The enthusiasm for presidential primacy began, for the most part, during the Progressive Era. Those who claimed ever-greater authority in the executive branch were, in the main, liberal Democrats.

From Woodrow Wilson through Franklin Roosevelt, Harry Truman, John F. Kennedy, and Lyndon Johnson, Democratic presidents claimed ever-greater power, as self-described liberal and progressive intellectuals cheered. (That the "imperial presidency" might be dangerous was discovered by Arthur M. Schlesinger Jr., one of those intellectuals, only when a Republican, Richard Nixon, took office.)

THROUGHOUT the nation's first 100 years, however, the belief that presidents should not be able to involve the nation in war held sway. Even Abraham Lincoln (no advocate of "appeasement," as Virginians know well) opposed "pre-emptive" war.

"Allow the president to invade a neighboring nation whenever he shall deem it necessary to repel an invasion," Lincoln wrote, "and you allow him to do so whenever he may choose to say he deems it necessary for such purpose, and you allow him to make war at pleasure."

This, the Framers knew, would be a mistake. For many decades, conservatives agreed.

Over time, however, especially after they alone held out in support of the Vietnam War, conservatives came to defend not only that particular war, but war itself. They also embraced the war-making powers of the presidency. To express doubt, especially after 9/11, was unpatriotic. To some, it was tantamount to treason.

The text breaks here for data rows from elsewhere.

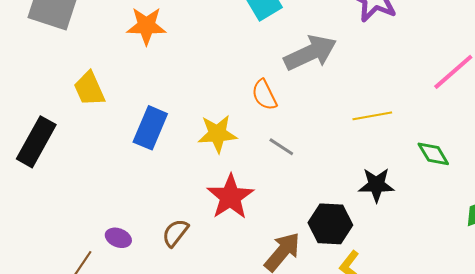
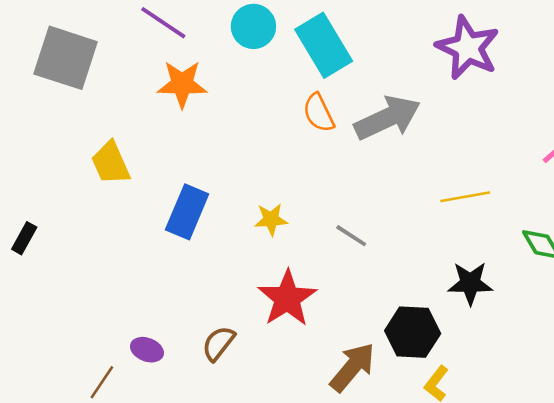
orange semicircle: (264, 95) -> (319, 113), moved
yellow star: (217, 134) -> (271, 219), size x0.7
black rectangle: (36, 142) -> (24, 238), moved, size x0.5

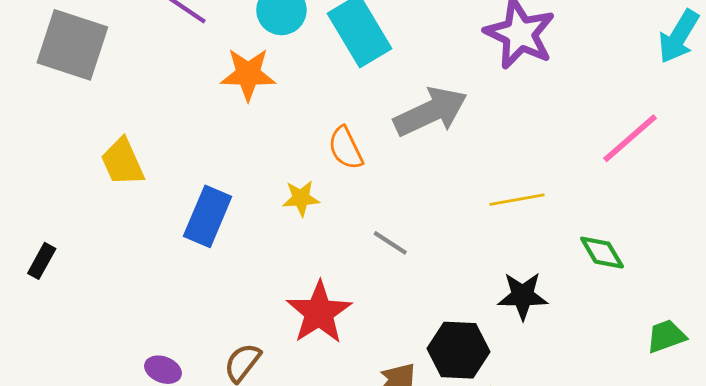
orange star: (182, 84) -> (248, 74), moved
orange semicircle: (319, 113) -> (346, 148), moved
yellow star: (271, 219) -> (301, 198), moved
black rectangle: (24, 238) -> (42, 261), moved

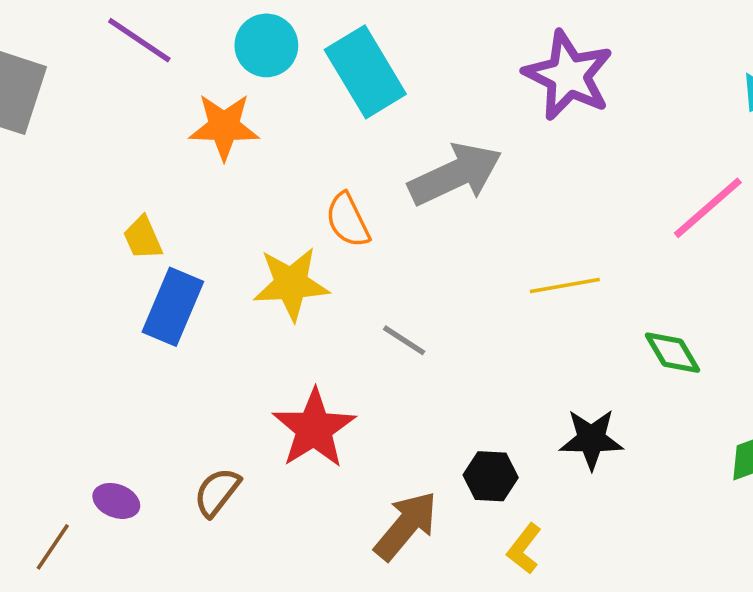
yellow trapezoid: (123, 162) -> (143, 238), moved, size x0.7
yellow star: (301, 198) -> (291, 284), size x1.6
black star: (523, 296) -> (591, 439), moved
black hexagon: (458, 350) -> (491, 476), size x0.7

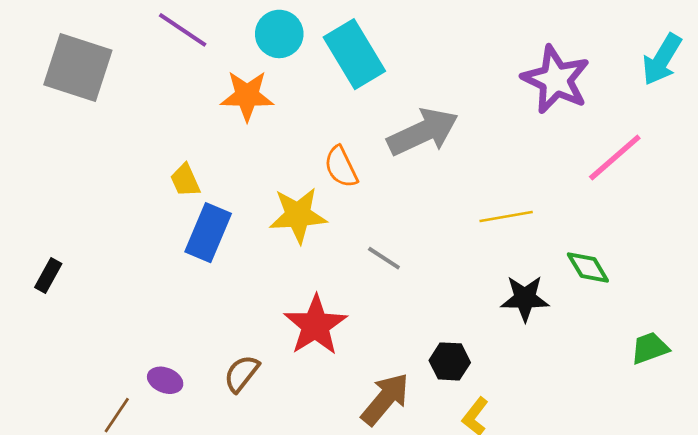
purple star: (568, 75) -> (556, 80), moved
black star: (591, 439) -> (525, 298), moved

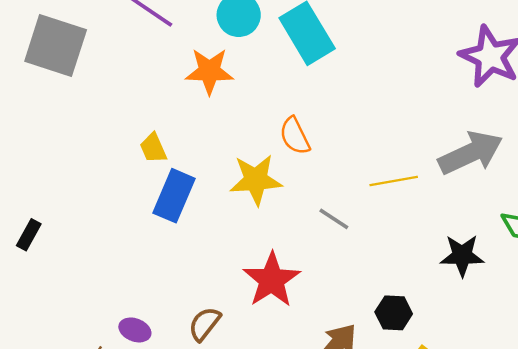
gray arrow: (423, 132) -> (471, 153), moved
yellow line: (506, 217) -> (394, 181), moved

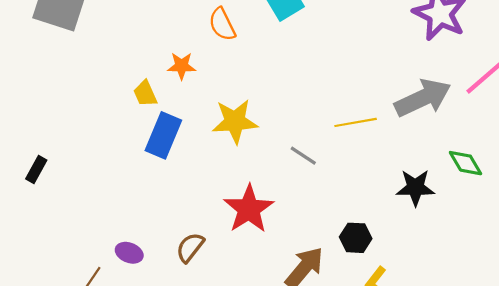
orange star: (209, 71) -> (182, 66), moved, size x0.7
orange semicircle: (295, 136) -> (222, 24), moved

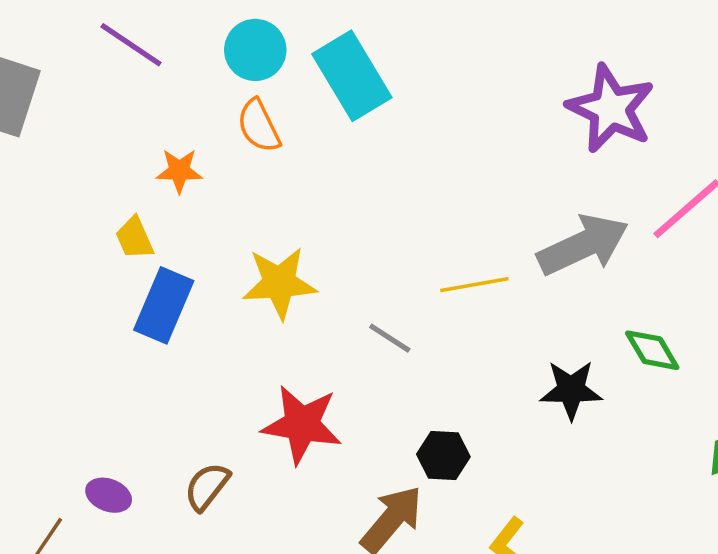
orange star: (182, 66) -> (179, 171), moved
red star: (249, 209) -> (302, 424), turned -30
black hexagon: (356, 238) -> (443, 455), moved

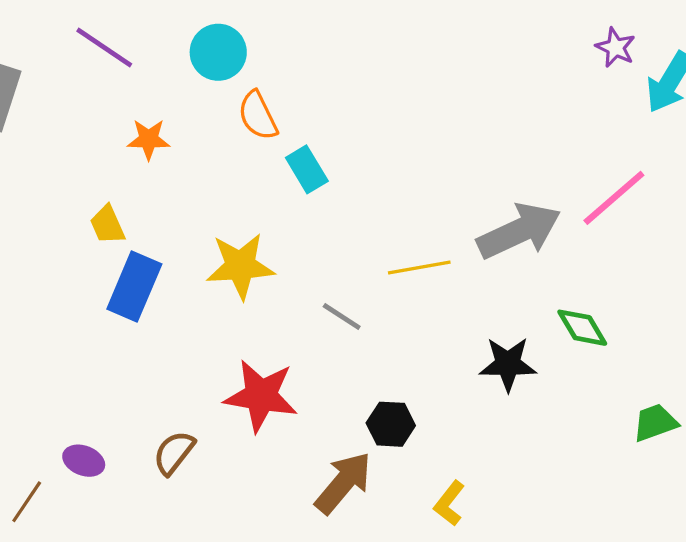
cyan rectangle: (352, 76) -> (307, 169), moved, size x0.6
purple star: (611, 109) -> (616, 47), moved, size x0.5
orange semicircle: (259, 126) -> (258, 116), moved
orange star: (179, 171) -> (149, 139), moved

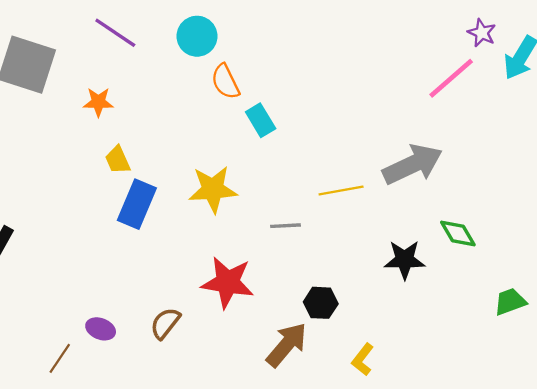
orange star: (149, 139) -> (98, 102), moved
pink line: (614, 198) -> (451, 78), moved
gray line: (342, 317) -> (285, 226), turned -36

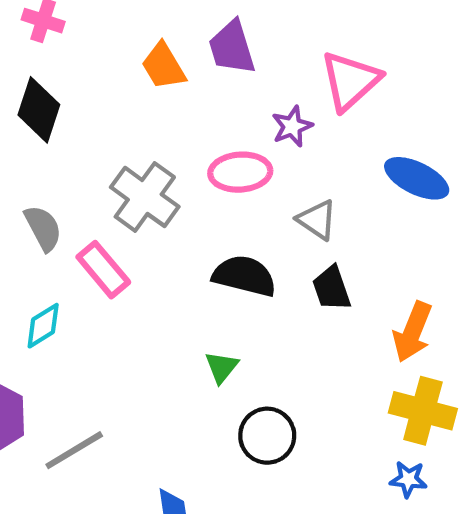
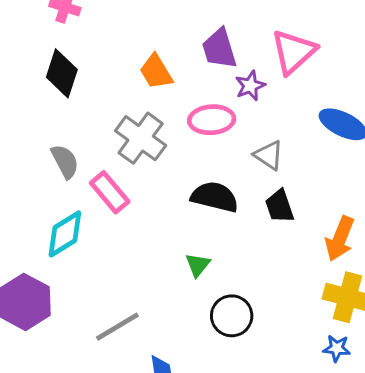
purple trapezoid: (232, 48) -> (219, 49), moved
orange trapezoid: (163, 66) -> (156, 72), moved
cyan diamond: (43, 326) -> (65, 234), size x1.4
gray line: (74, 450) -> (117, 327), moved

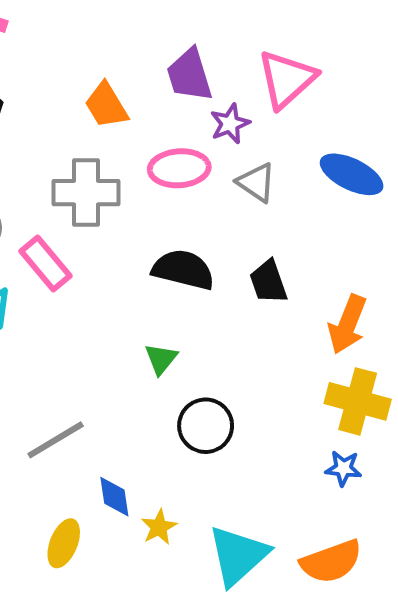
gray cross: (141, 138) -> (86, 193), turned -36
gray triangle: (269, 155) -> (256, 182), moved

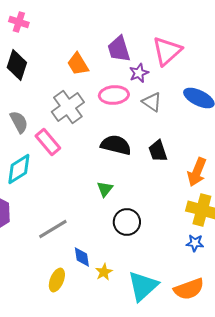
gray cross: (86, 193) -> (68, 107), turned -36

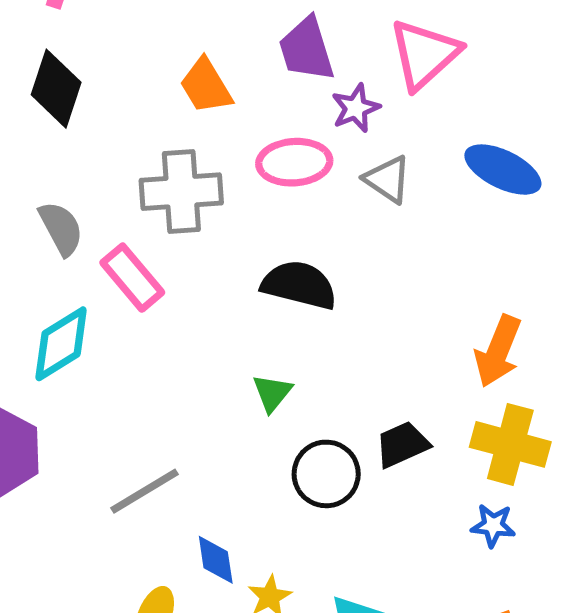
gray cross: (68, 107) -> (181, 192), turned 32
black trapezoid: (158, 151) -> (402, 444), moved, turned 85

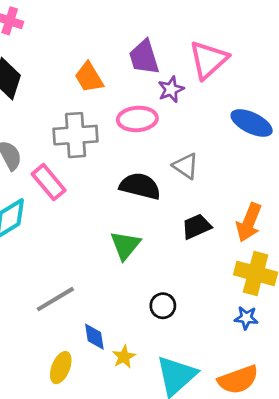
gray triangle: (388, 179) -> (186, 166), moved
green triangle: (272, 393) -> (125, 245), size x1.4
black trapezoid: (402, 444) -> (196, 226), moved
black circle: (326, 474) -> (163, 306), moved, size x0.7

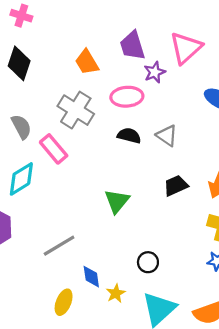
gray cross: (76, 135) -> (76, 110), turned 36
black semicircle: (140, 186) -> (129, 136), moved, size x0.7
black circle: (163, 306) -> (148, 262), moved

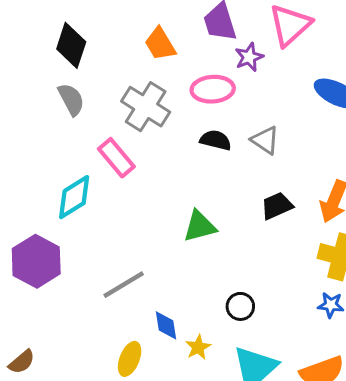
gray semicircle: (21, 127) -> (71, 99), moved
green triangle: (117, 201) -> (200, 226), turned 36

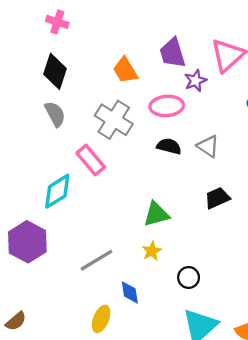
yellow star: (198, 347) -> (152, 251), moved

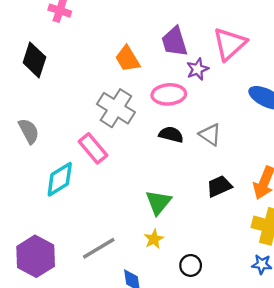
black diamond: (55, 71) -> (34, 60), moved
gray semicircle: (55, 114) -> (29, 131), moved
green triangle: (156, 214) -> (158, 202), turned -36
purple hexagon: (27, 242) -> (36, 256), moved

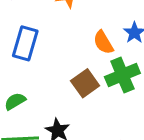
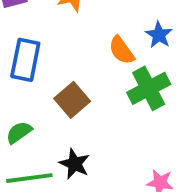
brown square: (85, 83) -> (72, 100), moved

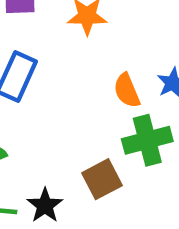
brown square: (72, 100) -> (102, 179), moved

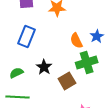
black star: (45, 205) -> (44, 67), moved

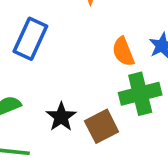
black star: (44, 67) -> (61, 117), moved

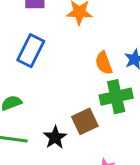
black star: (61, 117) -> (55, 137), moved

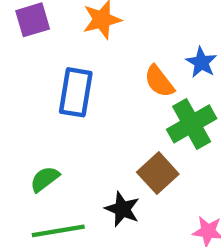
blue rectangle: (31, 51) -> (76, 92), moved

Many patriotic Americans are only now realizing that powers they believed the president needed to protect the country were used, instead, to maneuver it into another long, bloody, and -- as is now clear -- unnecessary war.

Conservatives who feel disoriented by this experience, or even betrayed, need not despair.

They can read Kauffman and Healy. Their fine books demonstrate persuasively and with good humor that conservatism has not always required worship at the altar of the presidency or unquestioned support of presidents' wars.

This "other" conservatism, as both authors argue, merits rediscovery and revival.